Students protesting the US Supreme Court's ruling blocking student loan forgiveness

Students protesting the US Supreme Court's ruling blocking student loan forgiveness

Allison Bailey via Reuters Connect

Today, on the final day of its session, the US Supreme Court announced its decision to block President Joe Biden’s student loan forgiveness proposal, which would have canceled more than $400 billion in student loan debt for millions of borrowers.

While disappointing to the 40 million student loan borrowers who would have benefitted from the program, the odds of the conservative majority court ruling in favor of Biden’s proposal were slim. The 6-3 vote was split down ideological lines, with the court’s conservative justices arguing that the law does not authorize the Department of Education to cancel student loan debt.

Biden had justified his plan by using the HEROES Act, which allows the Secretary of Education to alleviate the hardship of student loan debt during times of national emergencies. But six states filed lawsuits accusing Biden of overstepping his authority.

Student loan forgiveness was one of Biden’s campaign promises in 2020. While those who supported it will likely blame the court, Friday’s ruling is a setback for the president as he looks ahead to his 2024 run for the White House. His popularity with millennials and Gen Z was already falling – it dropped 31 points since Biden took office to 39%, according to a Gallop polling data – and these groups are particularly passionate about racial justice and student debt.

This was a double whammy decision, coming on the heels of the high court’s ruling on Thursday to prohibit race-based college admissions, overturning decades of precedent for affirmative action. That decision echoed its 2022 Dobbs decision, which also ignored precedent and upended nationwide abortion access.

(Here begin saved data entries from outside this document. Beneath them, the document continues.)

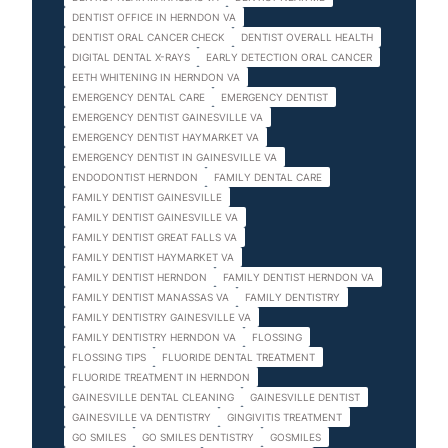
DENTIST OFFICE IN HERNDON VA
DENTIST ORAL CANCER CHECK
DENTIST OVERALL HEALTH
DIGITAL DENTAL X-RAYS
EARLY DETECTION ORAL CANCER
EETH WHITENING IN HERNDON VA
EMERGENCY DENTAL CARE
EMERGENCY DENTIST
EMERGENCY DENTIST GAINESVILLE VA
EMERGENCY DENTIST HAYMARKET VA
EMERGENCY DENTIST IN GAINESVILLE VA
ENDODONTIST HERNDON
FAMILY DENTAL CARE
FAMILY DENTIST GAINESVILLE
FAMILY DENTIST GAINESVILLE VA
FAMILY DENTIST GREAT FALLS VA
FAMILY DENTIST HAYMARKET VA
FAMILY DENTIST HERNDON
FAMILY DENTIST HERNDON VA
FAMILY DENTIST MANASSAS VA
FAMILY DENTISTRY
FAMILY DENTISTRY GAINESVILLE VA
FAMILY DENTISTRY HERNDON VA
FLOSSING
FLOSSING TIPS
FLUORIDE DENTAL TREATMENT
FLUORIDE TREATMENT IN HERNDON
GAINESVILLE DENTAL CLEANING
GAINESVILLE DENTIST
GAINESVILLE VA DENTISTRY
GINGIVITIS TREATMENT
GO SMILES
GO SMILES DENTISTRY
GOSMILES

The Supreme Court’s power derives from it being perceived as an apolitical arbiter of the law, but the perceived conservative bias in the Dobbs decision caused confidence in the Supreme Court to plummet – especially among Democrats, young voters, Black voters, and women.

Those are the same groups who are most likely to support affirmative action and student loan forgiveness. So while the end of this Supreme Court session brought wins for the ideologically conservative, it may have come at the cost of national confidence in the US justice system.